EXERCISE MATERIAL START

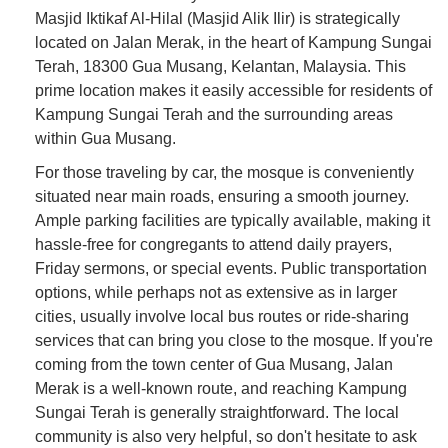
Masjid Iktikaf Al-Hilal (Masjid Alik Ilir) is strategically
located on Jalan Merak, in the heart of Kampung Sungai
Terah, 18300 Gua Musang, Kelantan, Malaysia. This
prime location makes it easily accessible for residents of
Kampung Sungai Terah and the surrounding areas
within Gua Musang.
For those traveling by car, the mosque is conveniently
situated near main roads, ensuring a smooth journey.
Ample parking facilities are typically available, making it
hassle-free for congregants to attend daily prayers,
Friday sermons, or special events. Public transportation
options, while perhaps not as extensive as in larger
cities, usually involve local bus routes or ride-sharing
services that can bring you close to the mosque. If you're
coming from the town center of Gua Musang, Jalan
Merak is a well-known route, and reaching Kampung
Sungai Terah is generally straightforward. The local
community is also very helpful, so don't hesitate to ask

EXERCISE MATERIAL END

Make an exact copy of the data, leaving its pictures out.

- **EXERCISE OUTPUT**:
Masjid Iktikaf Al-Hilal (Masjid Alik Ilir) is strategically
located on Jalan Merak, in the heart of Kampung Sungai
Terah, 18300 Gua Musang, Kelantan, Malaysia. This
prime location makes it easily accessible for residents of
Kampung Sungai Terah and the surrounding areas
within Gua Musang.
For those traveling by car, the mosque is conveniently
situated near main roads, ensuring a smooth journey.
Ample parking facilities are typically available, making it
hassle-free for congregants to attend daily prayers,
Friday sermons, or special events. Public transportation
options, while perhaps not as extensive as in larger
cities, usually involve local bus routes or ride-sharing
services that can bring you close to the mosque. If you're
coming from the town center of Gua Musang, Jalan
Merak is a well-known route, and reaching Kampung
Sungai Terah is generally straightforward. The local
community is also very helpful, so don't hesitate to ask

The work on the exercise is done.